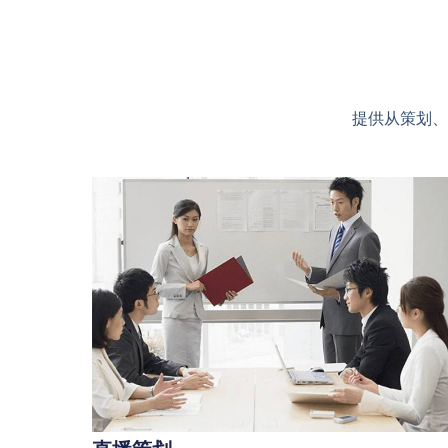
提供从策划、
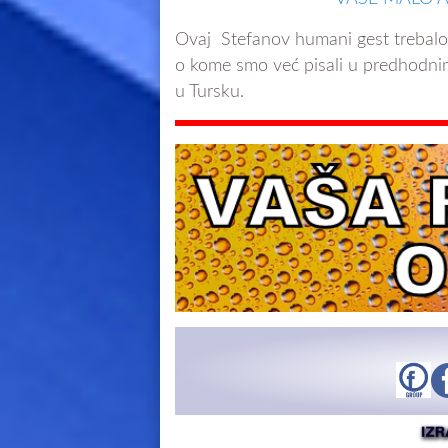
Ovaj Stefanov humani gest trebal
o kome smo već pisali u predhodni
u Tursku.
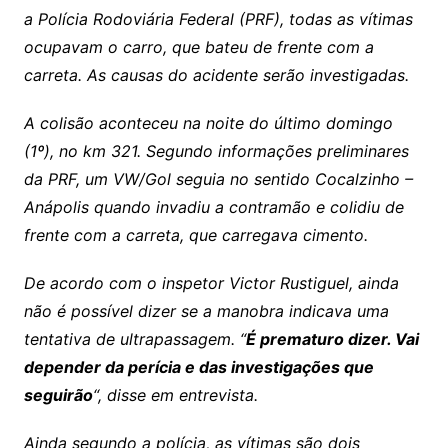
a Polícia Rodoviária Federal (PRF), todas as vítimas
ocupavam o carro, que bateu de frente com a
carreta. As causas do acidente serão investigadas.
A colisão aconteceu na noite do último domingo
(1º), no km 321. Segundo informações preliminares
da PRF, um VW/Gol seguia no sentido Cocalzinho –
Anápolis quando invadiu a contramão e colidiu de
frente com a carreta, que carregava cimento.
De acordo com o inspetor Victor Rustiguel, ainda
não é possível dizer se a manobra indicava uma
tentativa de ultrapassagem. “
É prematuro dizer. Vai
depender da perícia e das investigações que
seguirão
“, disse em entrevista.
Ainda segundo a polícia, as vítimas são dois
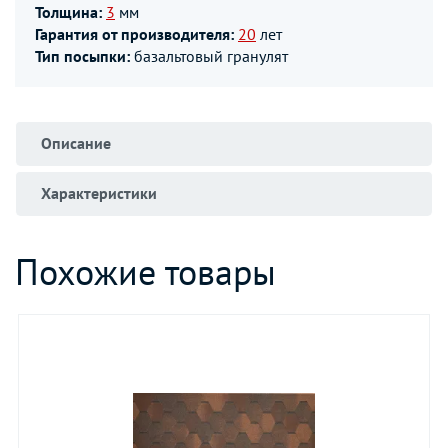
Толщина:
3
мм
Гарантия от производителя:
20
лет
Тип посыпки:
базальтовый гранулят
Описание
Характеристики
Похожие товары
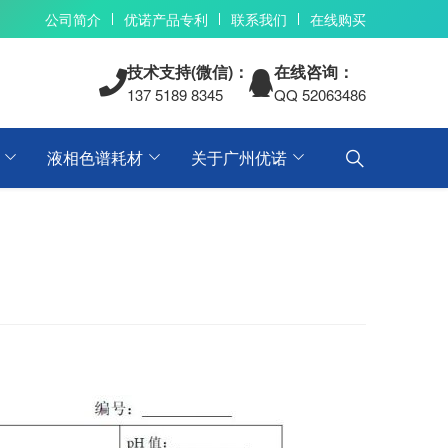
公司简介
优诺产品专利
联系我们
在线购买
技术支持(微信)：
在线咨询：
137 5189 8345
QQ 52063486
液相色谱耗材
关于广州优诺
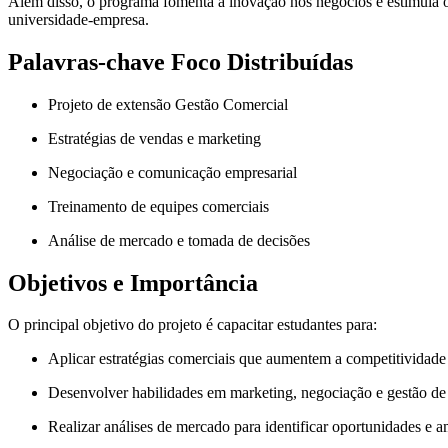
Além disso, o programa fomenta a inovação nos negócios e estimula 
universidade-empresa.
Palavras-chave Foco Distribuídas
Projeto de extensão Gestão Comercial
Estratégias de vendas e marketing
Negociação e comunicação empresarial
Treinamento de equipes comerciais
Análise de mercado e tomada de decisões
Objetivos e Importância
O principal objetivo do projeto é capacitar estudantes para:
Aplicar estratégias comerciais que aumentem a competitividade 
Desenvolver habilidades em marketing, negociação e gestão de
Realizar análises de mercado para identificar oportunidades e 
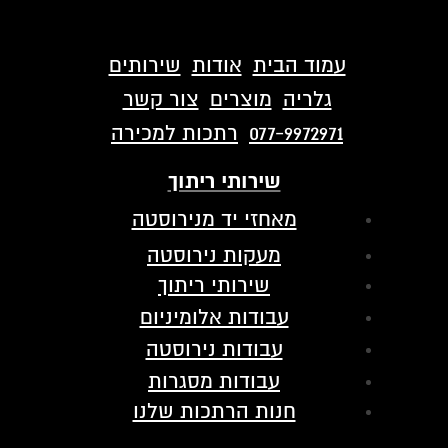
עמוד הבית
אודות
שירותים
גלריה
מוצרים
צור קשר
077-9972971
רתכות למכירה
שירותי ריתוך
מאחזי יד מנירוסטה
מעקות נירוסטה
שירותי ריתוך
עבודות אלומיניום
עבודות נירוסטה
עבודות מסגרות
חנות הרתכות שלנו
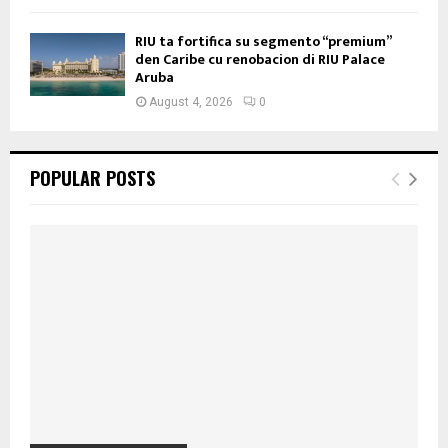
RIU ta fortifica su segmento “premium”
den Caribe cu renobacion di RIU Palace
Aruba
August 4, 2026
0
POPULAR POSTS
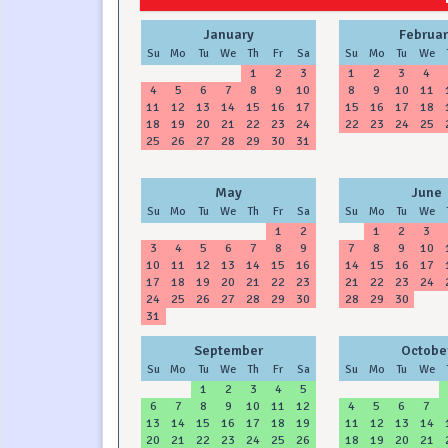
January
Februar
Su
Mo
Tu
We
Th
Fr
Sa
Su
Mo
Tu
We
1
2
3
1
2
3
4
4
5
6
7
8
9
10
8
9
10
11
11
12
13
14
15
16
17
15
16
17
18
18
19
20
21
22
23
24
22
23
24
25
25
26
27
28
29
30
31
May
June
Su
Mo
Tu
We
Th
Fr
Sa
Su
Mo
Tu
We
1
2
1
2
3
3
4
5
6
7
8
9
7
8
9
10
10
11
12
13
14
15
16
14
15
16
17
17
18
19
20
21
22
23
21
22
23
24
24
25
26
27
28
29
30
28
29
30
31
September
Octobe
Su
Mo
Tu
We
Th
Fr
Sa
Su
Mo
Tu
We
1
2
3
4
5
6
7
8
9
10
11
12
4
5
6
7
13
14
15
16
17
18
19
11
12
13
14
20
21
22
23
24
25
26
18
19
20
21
--
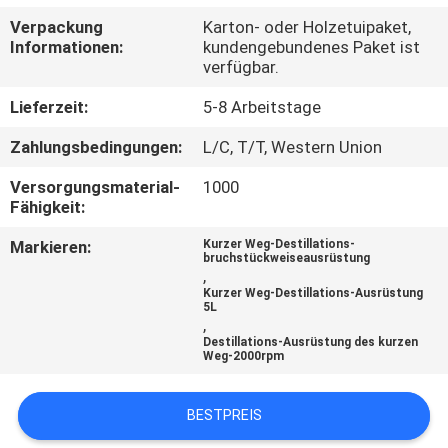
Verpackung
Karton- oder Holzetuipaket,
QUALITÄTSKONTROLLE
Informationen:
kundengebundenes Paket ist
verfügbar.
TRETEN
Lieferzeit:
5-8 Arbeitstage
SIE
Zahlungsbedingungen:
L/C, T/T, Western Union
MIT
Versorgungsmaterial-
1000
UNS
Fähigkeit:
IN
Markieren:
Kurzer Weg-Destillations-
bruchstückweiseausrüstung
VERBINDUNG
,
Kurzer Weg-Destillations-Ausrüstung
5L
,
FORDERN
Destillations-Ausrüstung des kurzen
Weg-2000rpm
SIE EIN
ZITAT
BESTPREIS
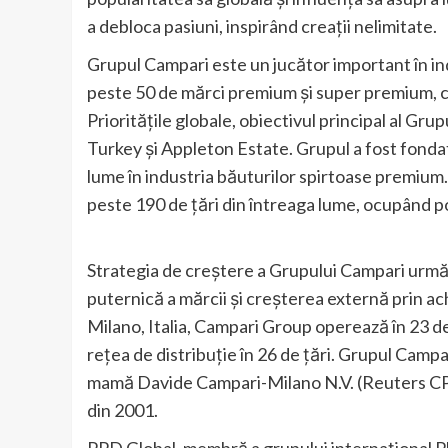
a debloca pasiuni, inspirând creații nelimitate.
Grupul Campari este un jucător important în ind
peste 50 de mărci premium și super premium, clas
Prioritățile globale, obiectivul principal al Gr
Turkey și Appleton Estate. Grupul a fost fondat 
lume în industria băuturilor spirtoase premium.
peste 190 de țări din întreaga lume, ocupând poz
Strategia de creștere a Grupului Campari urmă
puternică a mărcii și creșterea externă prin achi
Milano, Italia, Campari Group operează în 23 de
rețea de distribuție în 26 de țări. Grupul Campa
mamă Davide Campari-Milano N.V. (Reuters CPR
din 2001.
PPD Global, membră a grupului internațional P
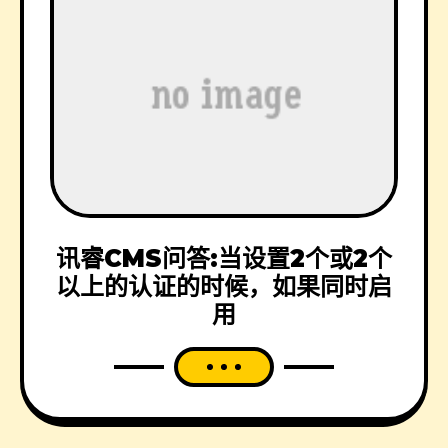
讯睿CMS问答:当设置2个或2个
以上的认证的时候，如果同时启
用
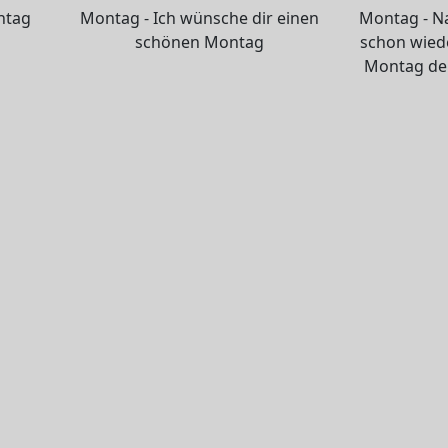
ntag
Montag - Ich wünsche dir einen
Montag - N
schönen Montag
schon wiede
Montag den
--
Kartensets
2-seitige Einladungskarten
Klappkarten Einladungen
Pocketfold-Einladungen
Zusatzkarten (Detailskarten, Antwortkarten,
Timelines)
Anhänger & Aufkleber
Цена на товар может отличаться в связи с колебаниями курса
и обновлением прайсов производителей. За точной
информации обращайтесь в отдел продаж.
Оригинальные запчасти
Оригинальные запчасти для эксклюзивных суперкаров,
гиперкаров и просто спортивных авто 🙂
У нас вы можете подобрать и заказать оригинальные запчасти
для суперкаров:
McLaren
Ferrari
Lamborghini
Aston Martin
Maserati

# Task directions:
Using the records above, select and copy every line that has the word "Milano".

# Answer for this exercise:
Milano, Italia, Campari Group operează în 23 de
mamă Davide Campari-Milano N.V. (Reuters CPR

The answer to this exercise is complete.